The nearly linear fit of the residuals in the two QQ plots are an indication that the ANOVA model may be adequate for this analysis.
The interaction plot following the QQ plots shows that the two factors are interacting with eachother to create an effect in the response variable. This is evident whenever there is an intersection of two or more curves, or a slope change of curves.
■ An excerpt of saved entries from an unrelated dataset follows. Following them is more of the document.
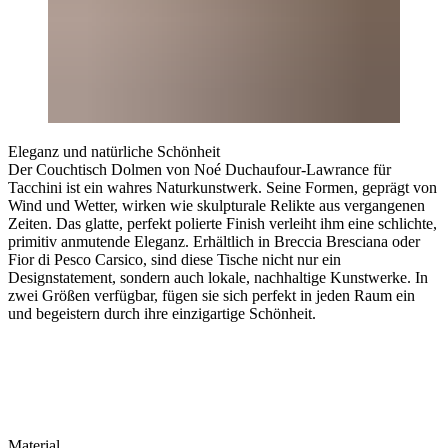
Eleganz und natürliche Schönheit
Der Couchtisch Dolmen von Noé Duchaufour-Lawrance für
Tacchini ist ein wahres Naturkunstwerk. Seine Formen, geprägt von
Wind und Wetter, wirken wie skulpturale Relikte aus vergangenen
Zeiten. Das glatte, perfekt polierte Finish verleiht ihm eine schlichte,
primitiv anmutende Eleganz. Erhältlich in Breccia Bresciana oder
Fior di Pesco Carsico, sind diese Tische nicht nur ein
Designstatement, sondern auch lokale, nachhaltige Kunstwerke. In
zwei Größen verfügbar, fügen sie sich perfekt in jeden Raum ein
und begeistern durch ihre einzigartige Schönheit.
Material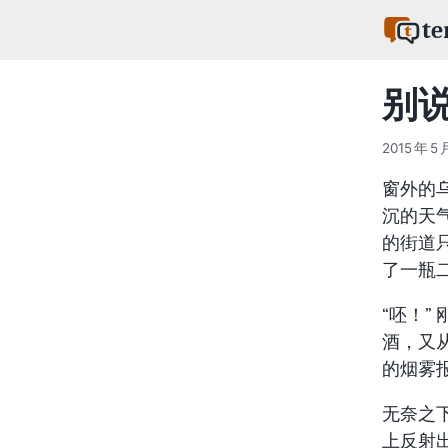
te
别
2015 年 5 
窗外的
沉的天
的街道
了一瓶
“呸！”
酒，又
的烟雾
无奈之
上反射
The third type of plot is a Residuals vs. Fits plot which is used to identify the linearity of the residual values and to determine if there are any outlying values. Because the residual values seem to be centered around zero for the models it can be concluded that the models used in these analyses are accurate for determining the effect of pepper type and storage period on the moisture content of the peppers.
# QQ Plot for residuals in analysis of cylinder effect on highway gas mileage
qqnorm(residuals(model_Pepper))
qqline(residuals(model_Pepper))
# QQ Plot for residuals in analysis of drive effect on highway gas mileage
qqnorm(residuals(model_StoragePeriods))
qqline(residuals(model_StoragePeriods))
interaction.plot(Peppers$Pepper,Peppers$Storage_Periods,Peppers$Moisture_Content)
plot(fitted(model_Pepper),residuals(model_Pepper))
plot(fitted(model_StoragePeriods),residuals(model_StoragePeriods))
The data for this experimental analysis was obtained from the entry ‘Postharvest Quality and Shelf Life of Some Hot Pepper Varieties’ by Samira et. al. published in The Journal of Food Science and Technology (2013).